Right now, I’m kind of feeling low, unsure of myself and over whelmed by life in general. As it happens, I’m reading a Booker winner fiction – The Finkler’s Question by Howard Jacobson. I can’t say how it is. It’s not very interesting and at the same time it’s not too dull. It’s protagonist Julian Treslove is a very depressing character. Pretty strange and pitiful too. His greatest ambition/fantasy in his life is to have his wife tragically dying in his arms so that he can mourn her death with utmost devotion. He fantasizes about how his heart would be broken by that incident and how he leads the rest of his life as a living corpse drowned in the loss. He is such a pathetic and self-absorbed person that none around him derives any pleasure from him or his company. Not that he tries for it. He is just too absorbed in his own fantasies and imaginary grief to do or be anything else. I wonder how it would feel like to be Treslove and the idea itself is too depressing to bear.
Well, reading about him evoked two contradictory thoughts in me. While on one side I feel how much better a position I’m in, on the other side, I can’t help relating to certain aspects of him, especially in these “low spirit days” of mine. Do people around me derive any happiness or even just pleasantness from me? As a person with my own share of fantasies and imaginary get-aways , there comes a doubt in my mind as to whether I’m as impractical, self-absorbed, and silly as Treslove. I certainly hope not. The thought itself scares the wits out of me, and with good reason.

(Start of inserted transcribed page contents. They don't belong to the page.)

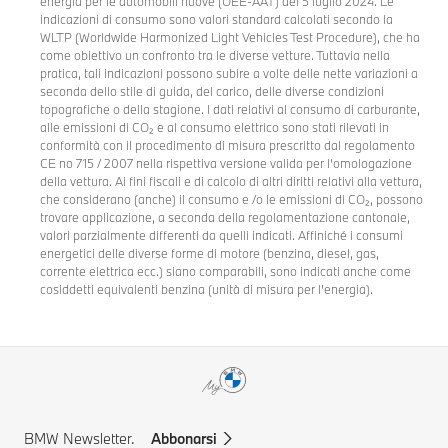
energia per le automobili nuove (OEE-AAT) del 5 luglio 2024. Le
indicazioni di consumo sono valori standard calcolati secondo la
WLTP (Worldwide Harmonized Light Vehicles Test Procedure), che ha
come obiettivo un confronto tra le diverse vetture. Tuttavia nella
pratica, tali indicazioni possono subire a volte delle nette variazioni a
seconda dello stile di guida, del carico, delle diverse condizioni
topografiche o della stagione. I dati relativi al consumo di carburante,
alle emissioni di CO₂ e al consumo elettrico sono stati rilevati in
conformità con il procedimento di misura prescritto dal regolamento
CE no 715 / 2007 nella rispettiva versione valida per l’omologazione
della vettura. Ai fini fiscali e di calcolo di altri diritti relativi alla vettura,
che considerano (anche) il consumo e /o le emissioni di CO₂, possono
trovare applicazione, a seconda della regolamentazione cantonale,
valori parzialmente differenti da quelli indicati. Affiniché i consumi
energetici delle diverse forme di motore (benzina, diesel, gas,
corrente elettrica ecc.) siano comparabili, sono indicati anche come
cosiddetti equivalenti benzina (unità di misura per l’energia).
BMW Newsletter.
Abbonarsi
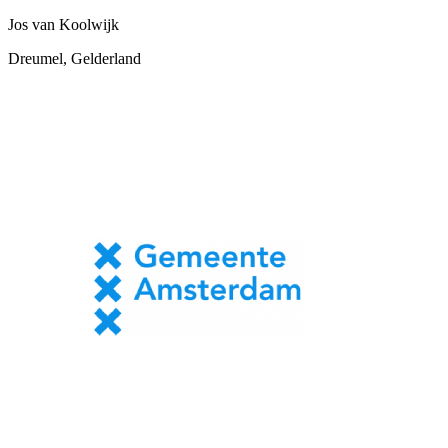
Jos van Koolwijk
Dreumel, Gelderland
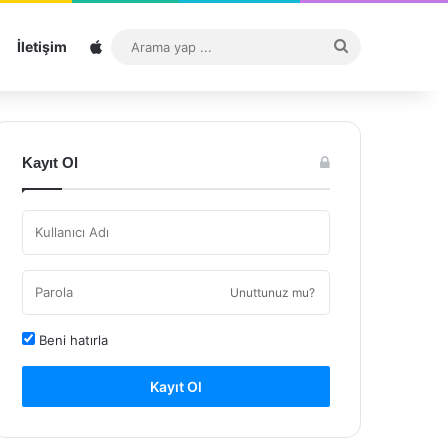
Sitemap
Arama
İletişim
yap
...
Kayıt Ol
Unuttunuz mu?
Beni hatırla
Kayıt Ol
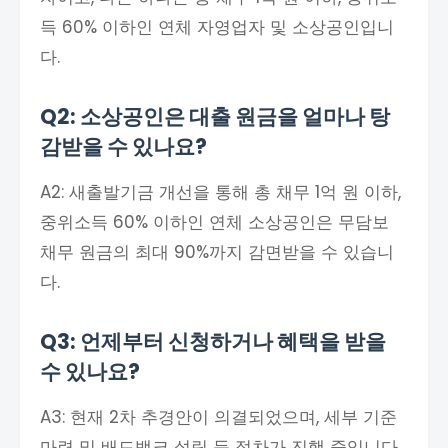
득 60% 이하인 연체 자영업자 및 소상공인입니
다.
Q2: 소상공인은 대출 원금을 얼마나 탕
감받을 수 있나요?
A2: 새출발기금 개선을 통해 총 채무 1억 원 이하,
중위소득 60% 이하인 연체 소상공인은 무담보
채무 원금의 최대 90%까지 감면받을 수 있습니
다.
Q3: 언제부터 신청하거나 혜택을 받을
수 있나요?
A3: 현재 2차 추경안이 의결되었으며, 세부 기준
마련 및 배드뱅크 설립 등 절차가 진행 중입니다.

It’s quite intriguing to imagine a person who forever is eluded by happiness and even worse, is not looking for happiness but rather the opposite; a person caught in the web of his own intricate thoughts and fantasies that life is just slipping by without being actually lived. It’s obvious that Treslove represents a very extreme case. But it seems to me that there is a part of Treslove in at least some of us. After all, obsession is not a stranger to anyone; it’s just the object or idea that varies.
I’m only around 100 pages into the novel and I’m sure there is more of Treslove that I would discover in due course. In a way, I’m apprehensive about what I would find.
The work is unlike anything I read before. It is also difficult to guess the direction that the story tends to take . Being not well acquainted with anything relating to Jews, Israel, Egypt etc, I’m finding it more than difficult to decipher the nuances presented in the narration.
As of now, I have no clue what Treslove would do to me when I finish the book and how much he haunts or influences me in the future. God save me from Julian Treslove.